Lander is a fairly typical Wyoming town with a population of a little over 7500. But as soon as you enter town, you notice something different: there are an unusual number of large bronze sculptures including a magnificent one of a cowboy herding three long-horns as you enter the town from the East and North. Were you to look closely, you would discover there is even a horsefly on the hip of the horse the cowboy is riding.
Monte and Beverly Paddleford founded Eagle Bronze and Foundry in Lander in 1985. Beverly, an artist, was the daughter of a sculptor. One of her pieces, “Hope,” can be seen at www.hopemonument.com. As I understood it, thirty-five copies have been purchased for display around the country.
Monte, an engineer for Alcoa, saw the work Beverly’s father was doing casting his own work and saw the potential for a business.
We first visited Lander shortly after the company was founded and saw some of their work on the street or perhaps in a storage lot near the foundry. Passing through in 2000, we saw more of the work. So on impulse, we decided to visit the foundry this time.

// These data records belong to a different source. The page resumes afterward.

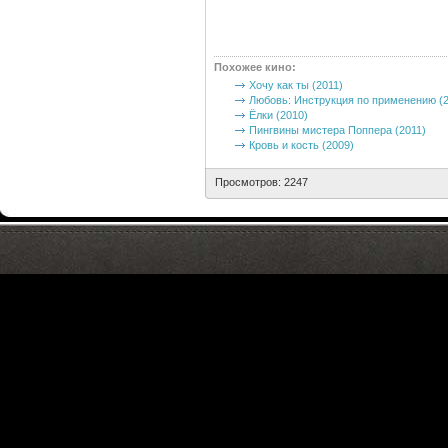
Похожее кино
:
Хочу как ты (2011)
Любовь: Инструкция по применению (2
Ёлки (2010)
Пингвины мистера Поппера (2011)
Кровь и кость (2009)
Просмотров: 2247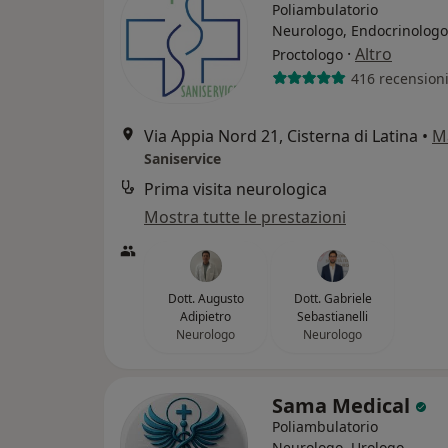
Poliambulatorio
Neurologo, Endocrinologo
·
Altro
Proctologo
416 recension
Via Appia Nord 21, Cisterna di Latina
•
M
Saniservice
Prima visita neurologica
Mostra tutte le prestazioni
Dott. Augusto
Dott. Gabriele
Adipietro
Sebastianelli
Neurologo
Neurologo
Sama Medical
Poliambulatorio
Neurologo, Urologo,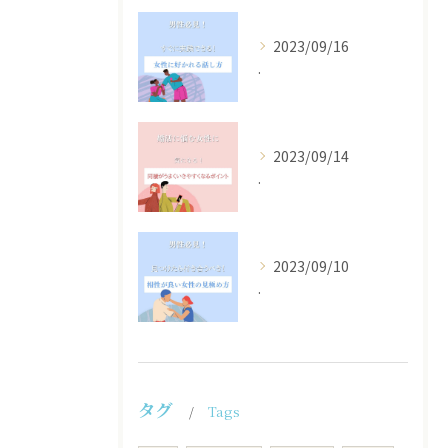
2023/09/16
.
2023/09/14
.
2023/09/10
.
タグ
Tags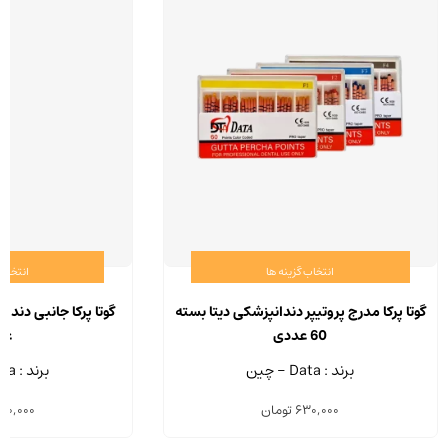
انتخاب گزینه ها
انتخاب 
این
محصول
گوتا پرکا مدرج پروتیپر دندانپزشکی دیتا بسته
دارای
60 عددی
عد
انواع
برند : Data - چین
برند : Data - چین
مختلفی
630,000
تومان
50,000
می
باشد.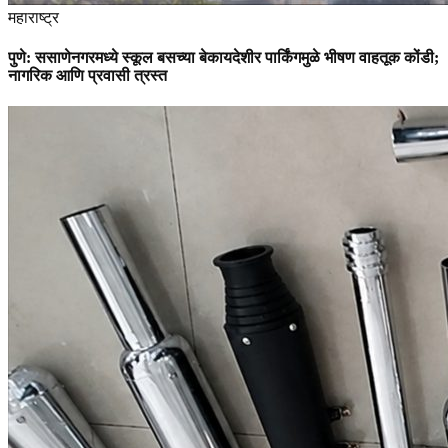
महाराष्ट्र
पुणे: ससाणेनगरमध्ये स्कूल बसच्या बेकायदेशीर पार्किंगमुळे भीषण वाहतूक कोंडी;
नागरिक आणि प्रवासी त्रस्त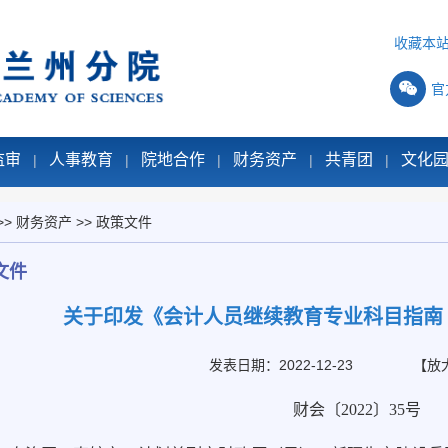
收藏本
官
监审
人事教育
院地合作
财务资产
共青团
文化
|
|
|
|
|
>>
财务资产
>>
政策文件
文件
关于印发《会计人员继续教育专业科目指南（
发表日期：2022-12-23
【
放
财会〔2022〕35号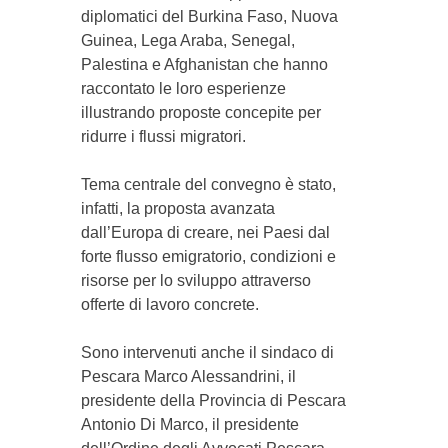
diplomatici del Burkina Faso, Nuova
Guinea, Lega Araba, Senegal,
Palestina e Afghanistan che hanno
raccontato le loro esperienze
illustrando proposte concepite per
ridurre i flussi migratori.
Tema centrale del convegno è stato,
infatti, la proposta avanzata
dall’Europa di creare, nei Paesi dal
forte flusso emigratorio, condizioni e
risorse per lo sviluppo attraverso
offerte di lavoro concrete.
Sono intervenuti anche il sindaco di
Pescara Marco Alessandrini, il
presidente della Provincia di Pescara
Antonio Di Marco, il presidente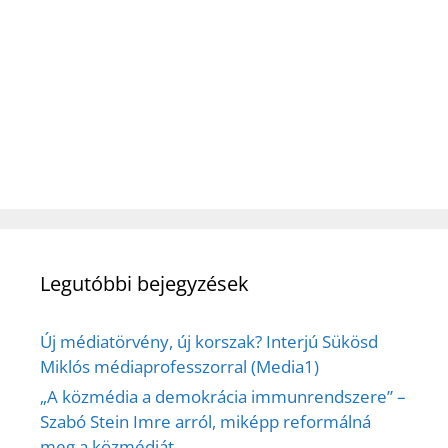
Legutóbbi bejegyzések
Új médiatörvény, új korszak? Interjú Sükösd
Miklós médiaprofesszorral (Media1)
„A közmédia a demokrácia immunrendszere” –
Szabó Stein Imre arról, miképp reformálná
meg a közmédiát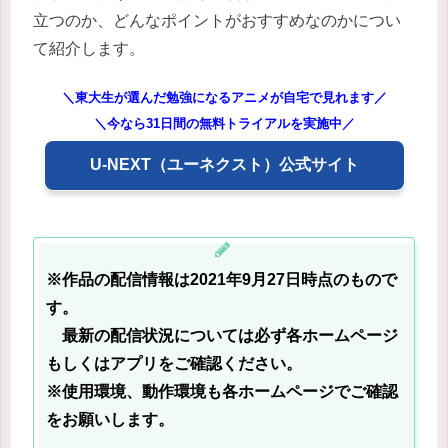
立つのか、どんなポイントがおすすめなのかについ
て紹介します。
＼東大生が選んだ勉強になるアニメが自宅で見れます／
＼今なら31日間の無料トライアルを実施中／
U-NEXT（ユーネクスト）公式サイト
※作品の配信情報は2021年9月27日時点のもので
す。
最新の配信状況については必ず各ホームページ
もしくはアプリをご確認ください。
※使用環境、動作環境も各ホームページでご確認
をお願いします。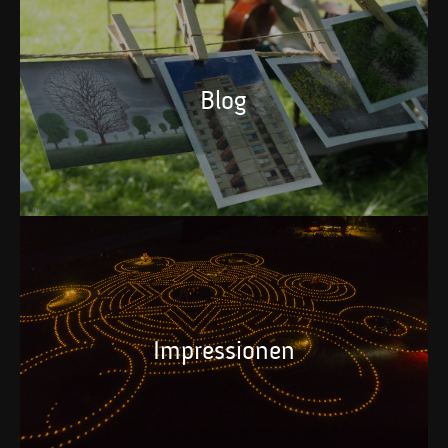
Blog
Impressionen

The Paddlefords have a gallery in Lander and one at the foundry where one can see and purchase some of the smaller works. Also, one can call 307-322-5436 to schedule a tour. Not knowing that, we had not called. But Beverly, overhearing our conversation with one of their employees, offered us a short tour – it became a tour we are unlikely to ever forget.

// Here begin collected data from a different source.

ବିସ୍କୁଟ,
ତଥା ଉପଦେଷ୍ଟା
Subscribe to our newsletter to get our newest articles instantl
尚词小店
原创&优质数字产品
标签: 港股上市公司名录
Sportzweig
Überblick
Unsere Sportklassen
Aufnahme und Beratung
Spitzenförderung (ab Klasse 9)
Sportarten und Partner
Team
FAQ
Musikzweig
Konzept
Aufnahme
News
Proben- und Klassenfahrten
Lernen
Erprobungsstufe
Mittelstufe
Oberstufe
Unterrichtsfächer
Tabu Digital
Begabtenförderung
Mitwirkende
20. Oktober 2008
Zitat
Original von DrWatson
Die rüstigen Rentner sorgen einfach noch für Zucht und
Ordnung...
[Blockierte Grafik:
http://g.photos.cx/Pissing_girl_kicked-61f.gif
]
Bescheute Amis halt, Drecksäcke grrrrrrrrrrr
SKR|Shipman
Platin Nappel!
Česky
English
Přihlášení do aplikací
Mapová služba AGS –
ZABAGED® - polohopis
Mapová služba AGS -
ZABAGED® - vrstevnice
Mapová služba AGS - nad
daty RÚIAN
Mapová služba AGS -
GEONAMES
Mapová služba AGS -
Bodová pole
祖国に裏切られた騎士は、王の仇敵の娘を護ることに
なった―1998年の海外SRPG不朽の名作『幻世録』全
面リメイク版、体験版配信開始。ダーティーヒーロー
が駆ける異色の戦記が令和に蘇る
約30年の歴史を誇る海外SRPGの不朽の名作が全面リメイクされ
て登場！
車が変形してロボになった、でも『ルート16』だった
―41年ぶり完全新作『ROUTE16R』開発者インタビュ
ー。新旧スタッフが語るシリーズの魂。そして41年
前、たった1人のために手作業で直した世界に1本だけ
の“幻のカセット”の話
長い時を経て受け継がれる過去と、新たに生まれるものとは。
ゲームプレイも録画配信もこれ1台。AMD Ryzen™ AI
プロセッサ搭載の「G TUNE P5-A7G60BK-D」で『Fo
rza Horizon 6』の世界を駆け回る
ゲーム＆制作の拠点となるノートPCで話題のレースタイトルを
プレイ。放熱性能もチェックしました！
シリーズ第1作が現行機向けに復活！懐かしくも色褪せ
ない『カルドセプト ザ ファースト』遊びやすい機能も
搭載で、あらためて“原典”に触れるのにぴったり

Bronze statues have been cast since ancient times, but it is not an easy process. Even before entering the building, I was impressed with a statue of two deer side-by-side: the buck is up on one leg, his only support where the tail of the doe hits his chest and another leg touches hers. Getting fine detail in a statue is hard; putting heavy weight on delicate supports is very hard.
I will not attempt to describe the casting process in full detail but just give an outline: 1. An artist brings them the sculpture; 2. A mold is made of the sculpture; this often involves the need to cut the original into parts; 3. The mold is a negative impression and another positive impression is made inside the mold with wax; 4. The wax image is then coated with a sand and ceramic mixture to make another hard mold that will withstand heat (the mold includes tubes to feed in the bronze); 5. The wax is melted out; 6. The mold is heated and molten bronze poured in (the weight of the bronze used is nine times the weight of the wax); 7. The
mold is removed; 8. The bronze statue is sand-blasted and buffed; 9. Any patina the artist desires is added; and the product is finished. Any mistakes in this explanation can be attributed to my bad hearing (and memory) and not to Beverly.
Eagle Bronze Foundry clearly has established a reputation for excellent work. We saw photos of a gigantic horse now in the El Paso airport and the largest continuous sculpture in the world, a herd of cattle driven through the Texas countryside displayed in downtown Dallas. We saw a huge horse waiting completion by the same man who did the Wall Street Bull; it is to be one of three for places around the world including Dubai.
Beverly showed us a small model of what will be a 20×26 foot sculpture of stacks of books surrounded by children reading: it will go in front of the Artesia, New Mexico library. Later, we actually saw one of full-sized stacks of books almost ready to have a mold made. Eagle Bronze also supervises the installation of such huge pieces.
The entire tour was a wonderful unexpected experience. And then coincidence sprinkled a little sugar on our daily bread and butter: in conversation, it turned out that Monte and Beverly were married on the same day as we were forty-five years ago.